The focus is to enhance and improve community safety and security by reducing the threat of illegal firearms and ammunition as well as reducing the likelihood of illegal firearms getting into the hands of criminals.
That was the objective outlined by Enville Williams, Acting Commissioner of Police (CoP) as he announced a 90-day gun amnesty scheduled to begin on March 1 and run until May 31, 2024.
“We are asking persons in possession of illicit firearms and ammunition to turn them in to the police without being prosecuted for them,” the CoP said at a press briefing on January 3.

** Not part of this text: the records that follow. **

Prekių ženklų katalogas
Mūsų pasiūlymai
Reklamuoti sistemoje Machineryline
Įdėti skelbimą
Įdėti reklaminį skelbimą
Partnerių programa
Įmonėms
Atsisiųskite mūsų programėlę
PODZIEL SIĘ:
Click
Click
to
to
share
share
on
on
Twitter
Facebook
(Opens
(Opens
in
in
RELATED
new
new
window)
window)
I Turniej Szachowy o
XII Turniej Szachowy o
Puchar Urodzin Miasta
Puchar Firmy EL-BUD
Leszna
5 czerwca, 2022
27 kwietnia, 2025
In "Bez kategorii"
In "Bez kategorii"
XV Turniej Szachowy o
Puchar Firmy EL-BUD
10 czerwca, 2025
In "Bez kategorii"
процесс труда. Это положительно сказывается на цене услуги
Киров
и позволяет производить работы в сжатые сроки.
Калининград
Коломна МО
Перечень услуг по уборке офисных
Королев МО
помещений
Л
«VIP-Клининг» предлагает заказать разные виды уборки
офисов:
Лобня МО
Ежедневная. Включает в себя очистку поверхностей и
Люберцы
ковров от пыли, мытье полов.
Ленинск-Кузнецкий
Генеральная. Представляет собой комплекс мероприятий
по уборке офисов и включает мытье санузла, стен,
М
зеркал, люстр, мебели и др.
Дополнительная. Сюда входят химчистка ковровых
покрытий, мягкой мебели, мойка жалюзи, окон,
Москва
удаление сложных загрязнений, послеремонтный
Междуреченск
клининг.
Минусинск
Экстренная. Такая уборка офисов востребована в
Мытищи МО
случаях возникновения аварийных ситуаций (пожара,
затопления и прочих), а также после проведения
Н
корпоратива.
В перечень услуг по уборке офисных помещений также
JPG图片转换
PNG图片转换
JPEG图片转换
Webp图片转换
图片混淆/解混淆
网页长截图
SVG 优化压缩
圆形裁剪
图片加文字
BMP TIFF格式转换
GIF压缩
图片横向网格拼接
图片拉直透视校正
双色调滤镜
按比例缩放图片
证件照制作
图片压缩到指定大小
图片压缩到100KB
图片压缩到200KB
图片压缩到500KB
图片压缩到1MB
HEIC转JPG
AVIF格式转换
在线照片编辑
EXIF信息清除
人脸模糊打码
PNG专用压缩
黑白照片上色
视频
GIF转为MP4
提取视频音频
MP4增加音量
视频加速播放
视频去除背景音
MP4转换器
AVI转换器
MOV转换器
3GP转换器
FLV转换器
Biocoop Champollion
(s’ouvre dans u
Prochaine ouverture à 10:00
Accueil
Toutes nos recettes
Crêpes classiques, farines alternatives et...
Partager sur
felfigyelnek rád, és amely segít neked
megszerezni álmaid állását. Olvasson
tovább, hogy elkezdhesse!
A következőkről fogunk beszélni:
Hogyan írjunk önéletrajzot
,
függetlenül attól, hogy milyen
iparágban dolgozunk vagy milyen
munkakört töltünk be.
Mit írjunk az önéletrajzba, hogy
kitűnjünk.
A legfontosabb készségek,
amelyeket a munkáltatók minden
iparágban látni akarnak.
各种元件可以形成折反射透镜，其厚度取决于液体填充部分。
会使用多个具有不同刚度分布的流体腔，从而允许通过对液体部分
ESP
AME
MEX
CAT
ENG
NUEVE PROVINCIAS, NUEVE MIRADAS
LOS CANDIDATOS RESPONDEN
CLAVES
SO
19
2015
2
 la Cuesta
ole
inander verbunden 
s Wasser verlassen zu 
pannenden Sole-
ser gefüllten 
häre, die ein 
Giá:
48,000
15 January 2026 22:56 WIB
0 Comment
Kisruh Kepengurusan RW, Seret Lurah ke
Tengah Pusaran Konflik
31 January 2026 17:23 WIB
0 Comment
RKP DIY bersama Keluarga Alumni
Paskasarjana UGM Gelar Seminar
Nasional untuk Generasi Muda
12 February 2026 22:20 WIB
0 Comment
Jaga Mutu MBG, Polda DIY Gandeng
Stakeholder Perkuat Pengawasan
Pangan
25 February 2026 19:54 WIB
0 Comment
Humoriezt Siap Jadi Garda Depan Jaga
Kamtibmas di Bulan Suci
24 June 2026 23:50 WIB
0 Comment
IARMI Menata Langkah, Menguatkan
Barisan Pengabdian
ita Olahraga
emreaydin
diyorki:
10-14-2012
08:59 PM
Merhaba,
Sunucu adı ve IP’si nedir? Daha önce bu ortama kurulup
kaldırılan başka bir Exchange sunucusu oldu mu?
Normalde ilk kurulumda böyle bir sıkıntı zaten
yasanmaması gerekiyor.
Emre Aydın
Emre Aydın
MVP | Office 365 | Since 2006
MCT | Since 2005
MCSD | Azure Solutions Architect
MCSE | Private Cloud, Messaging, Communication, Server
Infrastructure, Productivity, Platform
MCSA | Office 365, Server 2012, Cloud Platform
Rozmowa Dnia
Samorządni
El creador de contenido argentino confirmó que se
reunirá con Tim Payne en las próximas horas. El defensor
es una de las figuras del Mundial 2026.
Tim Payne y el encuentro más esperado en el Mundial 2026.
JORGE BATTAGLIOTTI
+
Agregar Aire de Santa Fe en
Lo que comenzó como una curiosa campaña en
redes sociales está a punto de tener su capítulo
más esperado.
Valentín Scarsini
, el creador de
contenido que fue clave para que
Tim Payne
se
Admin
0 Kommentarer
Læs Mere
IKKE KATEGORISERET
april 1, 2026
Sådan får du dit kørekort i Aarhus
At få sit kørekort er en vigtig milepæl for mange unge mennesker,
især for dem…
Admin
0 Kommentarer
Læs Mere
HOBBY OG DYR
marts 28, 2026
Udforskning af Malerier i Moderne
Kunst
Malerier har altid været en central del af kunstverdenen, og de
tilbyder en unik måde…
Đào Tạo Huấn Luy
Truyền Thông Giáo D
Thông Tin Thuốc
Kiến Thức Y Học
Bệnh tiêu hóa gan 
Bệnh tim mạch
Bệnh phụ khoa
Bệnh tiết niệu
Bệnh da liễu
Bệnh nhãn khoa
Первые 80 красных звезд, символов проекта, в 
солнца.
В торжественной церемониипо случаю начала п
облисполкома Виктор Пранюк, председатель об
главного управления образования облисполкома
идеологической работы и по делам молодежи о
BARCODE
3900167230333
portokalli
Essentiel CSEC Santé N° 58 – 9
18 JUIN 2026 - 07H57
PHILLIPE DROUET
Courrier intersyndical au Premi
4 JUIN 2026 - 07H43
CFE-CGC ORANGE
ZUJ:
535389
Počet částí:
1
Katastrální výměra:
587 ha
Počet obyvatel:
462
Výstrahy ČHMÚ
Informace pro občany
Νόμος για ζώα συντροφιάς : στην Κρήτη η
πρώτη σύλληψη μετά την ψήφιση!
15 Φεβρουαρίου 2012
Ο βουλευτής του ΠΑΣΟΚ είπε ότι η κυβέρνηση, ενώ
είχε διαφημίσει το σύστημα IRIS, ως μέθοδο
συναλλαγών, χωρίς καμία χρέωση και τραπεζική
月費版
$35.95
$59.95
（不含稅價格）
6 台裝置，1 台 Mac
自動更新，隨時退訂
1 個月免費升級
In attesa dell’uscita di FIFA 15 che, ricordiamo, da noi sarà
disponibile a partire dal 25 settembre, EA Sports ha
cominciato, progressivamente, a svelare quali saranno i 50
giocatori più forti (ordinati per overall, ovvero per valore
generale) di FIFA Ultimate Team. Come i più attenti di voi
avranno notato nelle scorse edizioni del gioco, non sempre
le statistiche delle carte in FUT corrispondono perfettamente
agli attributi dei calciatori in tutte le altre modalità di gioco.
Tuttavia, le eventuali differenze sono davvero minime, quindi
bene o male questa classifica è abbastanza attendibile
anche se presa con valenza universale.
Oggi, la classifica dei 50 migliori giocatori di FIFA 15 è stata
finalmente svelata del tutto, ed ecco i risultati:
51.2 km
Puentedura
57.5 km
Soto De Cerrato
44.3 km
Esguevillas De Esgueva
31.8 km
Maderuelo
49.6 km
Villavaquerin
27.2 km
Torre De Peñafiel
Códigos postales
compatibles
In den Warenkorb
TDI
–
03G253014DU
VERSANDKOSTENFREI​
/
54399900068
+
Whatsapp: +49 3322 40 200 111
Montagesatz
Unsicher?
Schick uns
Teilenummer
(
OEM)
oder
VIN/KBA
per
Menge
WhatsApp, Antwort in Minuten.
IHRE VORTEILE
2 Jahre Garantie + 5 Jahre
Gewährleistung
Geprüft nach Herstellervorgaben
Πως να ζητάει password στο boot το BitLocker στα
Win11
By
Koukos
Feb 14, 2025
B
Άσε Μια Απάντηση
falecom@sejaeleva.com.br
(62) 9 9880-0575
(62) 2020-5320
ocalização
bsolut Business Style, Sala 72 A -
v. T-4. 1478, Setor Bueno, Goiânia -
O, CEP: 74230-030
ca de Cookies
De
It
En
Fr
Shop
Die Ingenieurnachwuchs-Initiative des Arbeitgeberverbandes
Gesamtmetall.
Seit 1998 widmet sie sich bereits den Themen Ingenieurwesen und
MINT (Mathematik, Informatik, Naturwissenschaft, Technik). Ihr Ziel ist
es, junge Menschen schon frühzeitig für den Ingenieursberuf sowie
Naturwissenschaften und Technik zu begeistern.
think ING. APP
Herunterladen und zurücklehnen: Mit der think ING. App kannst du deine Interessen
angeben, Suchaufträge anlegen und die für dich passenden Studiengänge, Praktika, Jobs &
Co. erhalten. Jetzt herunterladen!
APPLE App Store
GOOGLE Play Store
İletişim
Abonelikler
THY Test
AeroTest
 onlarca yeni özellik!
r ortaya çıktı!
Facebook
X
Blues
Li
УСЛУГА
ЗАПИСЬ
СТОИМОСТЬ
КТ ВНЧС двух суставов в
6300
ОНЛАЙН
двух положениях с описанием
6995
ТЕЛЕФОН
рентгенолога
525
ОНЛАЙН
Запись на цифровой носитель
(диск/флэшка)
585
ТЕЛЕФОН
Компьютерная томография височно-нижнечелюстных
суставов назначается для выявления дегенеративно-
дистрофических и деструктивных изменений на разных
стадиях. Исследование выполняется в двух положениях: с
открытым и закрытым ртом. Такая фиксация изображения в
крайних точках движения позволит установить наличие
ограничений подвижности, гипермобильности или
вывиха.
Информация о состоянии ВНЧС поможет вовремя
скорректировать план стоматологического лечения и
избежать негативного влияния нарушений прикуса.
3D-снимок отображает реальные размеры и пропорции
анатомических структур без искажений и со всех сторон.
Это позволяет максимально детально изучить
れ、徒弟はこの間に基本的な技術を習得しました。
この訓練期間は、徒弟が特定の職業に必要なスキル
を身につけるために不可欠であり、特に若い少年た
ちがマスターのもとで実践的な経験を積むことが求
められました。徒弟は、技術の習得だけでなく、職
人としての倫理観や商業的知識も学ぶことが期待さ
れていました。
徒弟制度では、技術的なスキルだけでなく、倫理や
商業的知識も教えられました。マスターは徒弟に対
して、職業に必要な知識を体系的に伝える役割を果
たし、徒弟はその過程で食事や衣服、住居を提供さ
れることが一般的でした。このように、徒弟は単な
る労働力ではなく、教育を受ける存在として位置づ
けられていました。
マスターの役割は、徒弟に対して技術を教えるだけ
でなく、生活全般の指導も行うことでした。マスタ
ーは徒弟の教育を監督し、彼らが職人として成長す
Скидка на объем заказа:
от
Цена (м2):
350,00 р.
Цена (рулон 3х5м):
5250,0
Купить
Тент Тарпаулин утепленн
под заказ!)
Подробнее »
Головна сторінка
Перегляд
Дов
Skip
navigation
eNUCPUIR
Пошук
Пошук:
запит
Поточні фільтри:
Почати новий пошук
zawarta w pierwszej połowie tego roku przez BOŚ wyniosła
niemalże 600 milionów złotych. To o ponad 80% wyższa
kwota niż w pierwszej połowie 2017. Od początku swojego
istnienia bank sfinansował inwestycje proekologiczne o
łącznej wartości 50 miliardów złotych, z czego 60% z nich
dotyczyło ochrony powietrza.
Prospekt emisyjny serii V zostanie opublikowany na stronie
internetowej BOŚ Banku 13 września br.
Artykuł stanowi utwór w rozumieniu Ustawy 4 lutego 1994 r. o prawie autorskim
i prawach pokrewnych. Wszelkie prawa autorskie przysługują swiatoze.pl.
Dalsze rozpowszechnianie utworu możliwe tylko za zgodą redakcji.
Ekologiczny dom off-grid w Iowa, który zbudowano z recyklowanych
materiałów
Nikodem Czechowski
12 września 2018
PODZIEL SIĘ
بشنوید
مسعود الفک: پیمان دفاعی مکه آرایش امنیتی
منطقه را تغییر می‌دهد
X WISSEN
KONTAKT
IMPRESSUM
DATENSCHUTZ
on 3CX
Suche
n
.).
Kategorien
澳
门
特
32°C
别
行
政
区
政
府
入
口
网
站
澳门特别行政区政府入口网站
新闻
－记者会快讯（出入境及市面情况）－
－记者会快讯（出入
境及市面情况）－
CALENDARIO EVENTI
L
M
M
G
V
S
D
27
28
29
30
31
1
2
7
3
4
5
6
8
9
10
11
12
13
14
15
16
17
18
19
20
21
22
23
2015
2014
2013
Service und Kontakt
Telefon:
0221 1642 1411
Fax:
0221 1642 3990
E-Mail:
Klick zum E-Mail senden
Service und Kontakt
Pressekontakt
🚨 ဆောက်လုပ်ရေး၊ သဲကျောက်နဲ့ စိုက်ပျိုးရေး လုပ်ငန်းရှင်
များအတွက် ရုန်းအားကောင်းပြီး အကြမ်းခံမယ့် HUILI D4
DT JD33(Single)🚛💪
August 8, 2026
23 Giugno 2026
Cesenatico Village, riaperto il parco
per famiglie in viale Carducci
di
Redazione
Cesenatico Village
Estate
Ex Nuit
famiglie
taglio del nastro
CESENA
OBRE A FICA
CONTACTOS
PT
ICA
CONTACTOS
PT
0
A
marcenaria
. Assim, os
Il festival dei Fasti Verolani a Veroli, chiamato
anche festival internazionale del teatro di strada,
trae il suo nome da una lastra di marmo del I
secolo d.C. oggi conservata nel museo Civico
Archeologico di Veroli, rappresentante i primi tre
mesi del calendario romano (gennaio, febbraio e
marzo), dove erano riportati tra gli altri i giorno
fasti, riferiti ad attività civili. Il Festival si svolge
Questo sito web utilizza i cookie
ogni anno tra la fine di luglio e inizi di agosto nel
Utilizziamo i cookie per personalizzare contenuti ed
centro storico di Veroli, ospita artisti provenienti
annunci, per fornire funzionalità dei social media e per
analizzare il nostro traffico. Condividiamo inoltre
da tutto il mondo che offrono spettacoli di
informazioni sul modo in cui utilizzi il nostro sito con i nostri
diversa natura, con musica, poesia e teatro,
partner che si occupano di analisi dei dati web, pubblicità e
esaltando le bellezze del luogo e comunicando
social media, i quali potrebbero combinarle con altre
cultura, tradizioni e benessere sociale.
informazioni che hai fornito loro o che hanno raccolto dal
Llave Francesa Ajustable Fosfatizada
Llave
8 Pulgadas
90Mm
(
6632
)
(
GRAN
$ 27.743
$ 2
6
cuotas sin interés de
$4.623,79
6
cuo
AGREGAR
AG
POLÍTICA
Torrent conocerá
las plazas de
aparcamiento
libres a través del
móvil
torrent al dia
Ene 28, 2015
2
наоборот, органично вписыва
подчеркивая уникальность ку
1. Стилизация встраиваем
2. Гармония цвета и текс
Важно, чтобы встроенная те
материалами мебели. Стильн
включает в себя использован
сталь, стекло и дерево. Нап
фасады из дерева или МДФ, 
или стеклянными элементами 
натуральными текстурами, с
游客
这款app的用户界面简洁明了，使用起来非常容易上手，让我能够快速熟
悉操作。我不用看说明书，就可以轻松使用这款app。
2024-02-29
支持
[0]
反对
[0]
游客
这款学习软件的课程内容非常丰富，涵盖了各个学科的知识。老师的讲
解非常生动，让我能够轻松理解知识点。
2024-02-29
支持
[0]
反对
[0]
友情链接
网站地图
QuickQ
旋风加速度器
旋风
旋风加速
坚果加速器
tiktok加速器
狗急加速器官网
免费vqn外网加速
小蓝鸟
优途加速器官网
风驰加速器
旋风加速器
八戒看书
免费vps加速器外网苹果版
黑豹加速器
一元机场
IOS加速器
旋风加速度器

A series of consultations are expected to begin soon throughout the country, he said, to bring members of the public up to speed on the details of the amnesty.
If anything else, the hierarchy of the Royal St Vincent and the Grenadines Police Force (RSVGPF) seem to be optimistic as it relates to the success of the pending gun amnesty.
According to the CoP, during 2023, six illegal firearms and 33 rounds of ammunition were turned over to the police.
He appealed to residents who might be in possession of illegal firarms to contact your local police station, and he gave the assurance that that they will not be prosecuted.
Williams told members of the media that the police were able to seize 29 illegal firearms and 290 rounds of ammunition in 2023.
And according to him, operation Operation TIFOS – Take Illicit Firearms Off the Streets, was expected to continue in 2024 as law enforcement authorities continue to deal with gun violence in the country and an increasing murder count.
Of the 52 murders committed in 2023, 43 were gun related, this according to Trevor Bailey, Assistant Commissioner of Police (ACP) in charge of crime.